Milano Adesso diranno che è merito delle zolle, appena sistemate sul prato di San Siro, provenienti dalla Francia, le stesse utilizzate dal Barcellona per il Camp Nou. Illusione. Il colpo d'occhio è perfetto anche se sulle prime qualche scivolone segnala la non perfetta aderenza delle zolle stesse. Dettagli rispetto alla vergogna di Verona. Il Milan risolve la pratica Brescia nella mezz'ora canonica, con tre squilli di tromba che riempiono la sua serata di emozioni e di gol. Tutto facile, persino troppo facile per essere vero e per non apparire anche la conseguenza della fragilità del rivale, subito sotto, dopo 3 primi, e poi incapace di remare contro-corrente. I meriti del gruppo allestito da Allegri, in piena salute e non a caso a quota 33, sono altri e si possono così sintetizzare: 1) la squadra gode di uno stato di forma incoraggiante per essere ai primi di dicembre; 2) il rientro di Pirlo a centrocampo non ha compromesso i meccanismi di gioco, anzi ha provveduto ad esaltarli; 3) la novità costituita da Boateng, promosso tre-quartista al posto dello spolpato Seedorf, dimostra che il tecnico continua a lavorare con la sua testa e che il ghanese lo aiuta a riempire l'area quando Ibra si decentra; 4) il rischio delle ammonizioni (legate allo sciopero) viene azzerato grazie alla condotta dei singoli e anche al clima della sfida che scade, nella ripresa, a livello di esibizione.
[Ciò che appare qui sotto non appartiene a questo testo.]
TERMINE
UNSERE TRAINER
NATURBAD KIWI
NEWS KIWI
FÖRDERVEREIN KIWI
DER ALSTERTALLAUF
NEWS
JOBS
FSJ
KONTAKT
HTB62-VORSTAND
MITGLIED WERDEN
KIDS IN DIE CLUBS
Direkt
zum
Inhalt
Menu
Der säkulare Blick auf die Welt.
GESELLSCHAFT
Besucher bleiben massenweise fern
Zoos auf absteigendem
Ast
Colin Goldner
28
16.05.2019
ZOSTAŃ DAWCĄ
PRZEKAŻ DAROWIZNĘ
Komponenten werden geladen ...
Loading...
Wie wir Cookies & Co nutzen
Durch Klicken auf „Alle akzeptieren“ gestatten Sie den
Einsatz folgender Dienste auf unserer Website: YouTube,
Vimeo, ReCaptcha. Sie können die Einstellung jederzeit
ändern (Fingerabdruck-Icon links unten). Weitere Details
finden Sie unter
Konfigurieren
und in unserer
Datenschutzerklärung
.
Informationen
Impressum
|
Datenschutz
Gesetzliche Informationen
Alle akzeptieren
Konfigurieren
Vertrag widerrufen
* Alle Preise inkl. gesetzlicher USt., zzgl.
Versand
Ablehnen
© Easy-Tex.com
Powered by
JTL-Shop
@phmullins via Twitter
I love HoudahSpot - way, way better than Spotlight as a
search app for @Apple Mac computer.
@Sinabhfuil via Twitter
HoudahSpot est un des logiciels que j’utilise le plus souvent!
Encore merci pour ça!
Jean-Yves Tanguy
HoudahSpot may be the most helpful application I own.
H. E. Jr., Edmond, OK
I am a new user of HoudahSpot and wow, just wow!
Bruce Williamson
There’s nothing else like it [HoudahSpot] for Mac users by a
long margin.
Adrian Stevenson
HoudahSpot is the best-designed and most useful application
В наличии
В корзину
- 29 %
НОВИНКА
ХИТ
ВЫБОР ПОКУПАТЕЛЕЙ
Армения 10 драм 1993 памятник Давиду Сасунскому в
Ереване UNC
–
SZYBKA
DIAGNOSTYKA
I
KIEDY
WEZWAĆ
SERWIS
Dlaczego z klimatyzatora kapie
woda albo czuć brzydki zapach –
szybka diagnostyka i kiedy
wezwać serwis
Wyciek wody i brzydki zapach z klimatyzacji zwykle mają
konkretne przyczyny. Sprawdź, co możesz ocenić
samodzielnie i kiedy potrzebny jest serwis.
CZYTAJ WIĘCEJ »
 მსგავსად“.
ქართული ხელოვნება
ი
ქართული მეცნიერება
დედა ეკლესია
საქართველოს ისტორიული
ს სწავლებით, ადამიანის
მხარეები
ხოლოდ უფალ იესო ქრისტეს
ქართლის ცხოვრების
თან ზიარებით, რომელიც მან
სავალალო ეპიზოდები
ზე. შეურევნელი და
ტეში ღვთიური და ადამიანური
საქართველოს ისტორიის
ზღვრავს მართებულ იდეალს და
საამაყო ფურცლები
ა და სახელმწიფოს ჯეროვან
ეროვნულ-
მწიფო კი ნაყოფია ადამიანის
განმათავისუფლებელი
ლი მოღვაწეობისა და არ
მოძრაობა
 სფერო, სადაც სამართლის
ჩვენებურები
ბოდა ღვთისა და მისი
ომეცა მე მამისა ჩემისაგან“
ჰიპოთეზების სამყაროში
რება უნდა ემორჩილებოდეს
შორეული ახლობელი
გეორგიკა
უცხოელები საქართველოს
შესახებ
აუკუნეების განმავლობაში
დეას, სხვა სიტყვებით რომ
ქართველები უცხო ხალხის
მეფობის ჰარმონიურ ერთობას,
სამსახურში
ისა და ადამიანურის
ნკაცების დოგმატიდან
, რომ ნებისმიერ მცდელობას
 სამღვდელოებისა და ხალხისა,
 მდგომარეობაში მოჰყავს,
Persino l'acciacco tradito da Nesta all'intervallo passa in cavalleria. Nella ripresa il Milan offre l'idea di non voler affondare il colpo e si concede gli altri cambi per consentire in particolare a Ronaldinho di ricevere l'abbraccio della sua curva. Il gaucho gioca 25-28 minuti, segno dell'attenzione e della voglia di recuperarlo alla causa.